Simulation Exercise 5. In the probability plot experiment, set the sampling distribution to the exponential (1) distribution and the sample size to n = 20. For each test distribution given below, run the experiment 50 times and note the geometry of the probability plot.

  1. Standard normal
  2. Uniform (0, 1)
  3. Exponential (1)

Location-Scale Families

Usually, we are not trying to fit the data to a particular distribution, but rather to a parametric family of distributions (such as the normal, uniform, or exponential families). We are usually forced into this situation because we don't know the parameters; indeed the next step, after the goodness of fit, may be to approximate the parameters. Fortunately, the probability plot method has a simple extension for any location-scale family of distributions.

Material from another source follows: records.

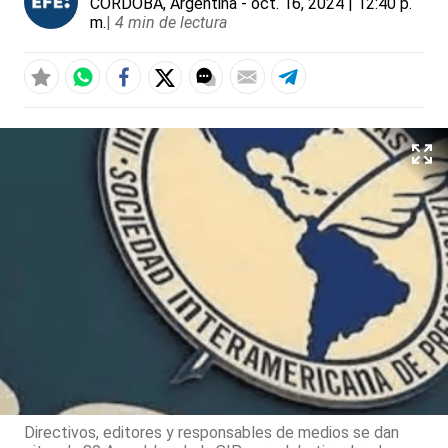
CÓRDOBA, Argentina
- oct. 16, 2024 | 12:40 p.
m.
|
4 min de lectura
Directivos, editores y responsables de medios se dan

Suppose that G is a given distribution function. Recall that the location-scale family associated with G has distribution function

F(x) = G[(x - a) / b],

where a is the location parameter and b > 0 is the scale parameter.

Mathematical Exercise 6. For p in (0, 1), let zp denote the quantile of order p for G and yp the quantile of order p for F. Show that

yp = a + b zp.

From Exercise 6, it follows that if the probability plot constructed with distribution function F is nearly linear (an in particular, if it is close to the diagonal line), then the probability plot constructed with distribution function G will be nearly linear. Thus, we can use the distribution function G without having to know the location and scale parameters.

Simulation Exercise 7. In the probability plot experiment, set the sampling distribution to normal distribution with mean 5 and standard deviation 2. Set the sample size to n = 20. For each of the following test distributions, run the experiment 50 times and note the geometry of the probability plot:

  1. Standard normal
  2. Uniform (0, 1)
  3. Exponential (1)

Simulation Exercise 8. In the probability plot experiment, set the sampling distribution to the uniform distribution on (4, 10) Set the sample size to n = 20. For each of the following test distributions, run the experiment 50 times and note the geometry of the probability plot:

  1. Standard normal
  2. Uniform (0, 1)
  3. Exponential (1)

Simulation Exercise 9. In the probability plot experiment, Set the sampling distribution to the exponential distribution with parameter 3. Set the sample size to n = 20. For each of the following test distributions, run the experiment 50 times and note the geometry of the probability plot:

  1. Standard normal
  2. Uniform (0, 1)
  3. Exponential (1)

Data Analysis Exercises

Data Analysis Exercise 10. Draw the normal probability plot with Michelson's velocity of light data. Interpret the results.

Data Analysis Exercise 11. Draw the normal probability plot with Cavendish's density of the earth data. Interpret the results.

Data Analysis Exercise 12. Draw the normal probability plot with Short's parallax of the sun data. Interpret the results.

Data Analysis Exercise 13. Draw the normal probability plot for the petal length variable in Fisher's iris data, using the following cases. Compare the results.

  1. All cases
  2. Setosa only
  3. Verginica only
  4. Versicolor only

Interpreting the Results

From your experiments, we hope that you have reached a few general conclusions. First, the probability plot method is of very little use with small samples. With just five points, for example, it is essentially impossible to judge the linearity of the probability plot. Even with large samples, the results can be rather subtle. For example, a sample from a normal distribution frequently seems to fit the uniform distribution rather well. Experience with a variety of distributions helps in making the fine judgments.